Selon le PDPT, le Colonel Wananga avait été invité par le président du parti à assister au meeting, et il n’a, en aucun cas, participé à la campagne électorale. Le parti dénonce donc un « abus de pouvoir » de la part des autorités tchadiennes, estimant que ces arrestations ciblées visent à « réprimer toute opposition politique ». Ce faisant, le PDPT dénonce une volonté de museler les voix dissidentes, en s’appuyant sur l’arrestation de l’ancien Maire adjoint du 9ème arrondissement, également candidat du parti aux législatives, intervenue 72 heures avant celle du Colonel Wananga.

Le PDPT souligne que ces arrestations compromettent les efforts du chef de l’État pour la démocratie au Tchad. Il considère ces actes comme « autoritaires » et « arbitraires » et appelle à la libération immédiate du Colonel Dapsoumouna Wananga. Le parti enjoint l’opinion publique nationale et internationale à se mobiliser pour défendre les principes de la démocratie et des libertés fondamentales.

Ces arrestations surviennent dans un contexte de vives tensions politiques au Tchad. Les élections législatives du 29 décembre 2024 ont été suivies de contestations et d’accusations de fraudes. Plusieurs partis d’opposition ont dénoncé un processus électoral biaisé, mettant en cause la transparence et la régularité du scrutin. L’arrestation de l’ex Maire et cadre du PDPT et le Colonel Dapsoumouna Wananga invité du président du PDPT a son dernier meeting pourrait être perçue comme une tentative d’intimidation de l’opposition.

Le PDPT, quant à lui, se montre déterminé à ne pas céder à la pression et à poursuivre son combat pour la démocratie et l’état de droit. Le parti appelle à une enquête approfondie sur ces arrestations afin de faire la lumière sur leurs motivations réelles.

La situation au Tchad est donc à surveiller de près.
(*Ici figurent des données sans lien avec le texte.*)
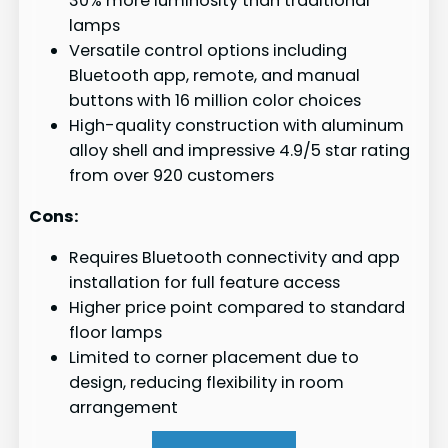
30% more luminosity than traditional
lamps
Versatile control options including
Bluetooth app, remote, and manual
buttons with 16 million color choices
High-quality construction with aluminum
alloy shell and impressive 4.9/5 star rating
from over 920 customers
Cons:
Requires Bluetooth connectivity and app
installation for full feature access
Higher price point compared to standard
floor lamps
Limited to corner placement due to
design, reducing flexibility in room
arrangement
Ces arrestations pourraient bien être le prélude à une vague de répression plus large contre l’opposition. L’avenir de la démocratie tchadienne est incertain, et il est crucial que les acteurs politiques et la société civile puissent faire entendre leur voix et défendre leurs droits. L’affaire du Colonel Wananga et de l’ancien Maire adjoint du 9ème arrondissement est donc emblématique des défis auxquels est confronté le Tchad dans sa quête de stabilité et de démocratie.